USB Type-C is able to provide up to 5A. When I look at trace width guidelines, I find my traces have to be 110mil/2.79mm wide for 1oz default traces. The thing is, 100mil is literally more than 5 pins of Type-C including distance between them. It's like 1/3 of the entire Type-C connector. I've never built circuit that can have such current, so I'm looking for advice from more experienced people.
What would be the correct way to implement Type-C port with high current? At least 3A, up to 5A would be best. Type-C has 4 VBus pins. So this is my list of the questions, I would appreciate, if you could give an advice and explain why it has to be certain way, please.
- Do I need to connect all VBUS pins together on my PCB?
- How wide should my traces be?
- They can't be wide near the pins themselves, how do I organize it then so that I don't burn anything?

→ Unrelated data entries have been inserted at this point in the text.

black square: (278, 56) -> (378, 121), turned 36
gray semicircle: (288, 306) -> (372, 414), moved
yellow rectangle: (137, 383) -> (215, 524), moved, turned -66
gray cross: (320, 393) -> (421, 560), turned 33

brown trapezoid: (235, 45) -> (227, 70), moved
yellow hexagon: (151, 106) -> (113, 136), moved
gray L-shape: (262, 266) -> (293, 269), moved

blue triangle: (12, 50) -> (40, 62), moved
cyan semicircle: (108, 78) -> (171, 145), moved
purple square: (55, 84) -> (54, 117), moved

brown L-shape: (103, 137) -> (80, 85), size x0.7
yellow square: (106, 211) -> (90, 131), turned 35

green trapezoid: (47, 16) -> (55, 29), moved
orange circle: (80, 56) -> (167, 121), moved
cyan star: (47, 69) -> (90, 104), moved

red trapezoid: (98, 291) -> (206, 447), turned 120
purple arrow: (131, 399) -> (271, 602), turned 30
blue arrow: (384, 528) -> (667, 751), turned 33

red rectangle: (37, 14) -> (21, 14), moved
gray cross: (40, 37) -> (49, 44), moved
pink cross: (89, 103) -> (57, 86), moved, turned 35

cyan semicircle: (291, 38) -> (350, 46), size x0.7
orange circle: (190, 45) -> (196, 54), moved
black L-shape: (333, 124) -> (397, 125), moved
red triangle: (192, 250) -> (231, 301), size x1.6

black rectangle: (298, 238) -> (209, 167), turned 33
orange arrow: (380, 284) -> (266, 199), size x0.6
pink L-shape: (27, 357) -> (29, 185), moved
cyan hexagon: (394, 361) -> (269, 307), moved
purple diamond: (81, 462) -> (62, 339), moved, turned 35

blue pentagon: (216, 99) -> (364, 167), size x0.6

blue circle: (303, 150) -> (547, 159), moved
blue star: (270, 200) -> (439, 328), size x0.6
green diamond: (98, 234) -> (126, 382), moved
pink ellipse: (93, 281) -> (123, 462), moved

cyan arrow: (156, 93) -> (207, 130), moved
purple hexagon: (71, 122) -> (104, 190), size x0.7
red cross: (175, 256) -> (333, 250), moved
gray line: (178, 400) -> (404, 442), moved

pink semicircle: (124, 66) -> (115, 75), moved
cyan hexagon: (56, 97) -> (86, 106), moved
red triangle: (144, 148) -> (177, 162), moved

Unfortunately, googling it only gives general guidelines like "so many amps - trace this wide". I tried several synonymous searches, but couldn't find any lead. It doesn't really discuss the narrow-pin-bottleneck of the Type-C port. I'm pretty sure it's hidden somewhere in power delivery specs or something, but I couldn't google out the exact part, and from what I remember, USB specs now compete with "War and Peace" in volume. But a link to the spec, if it contains an answer to my question, would also be appreciated. Thank you!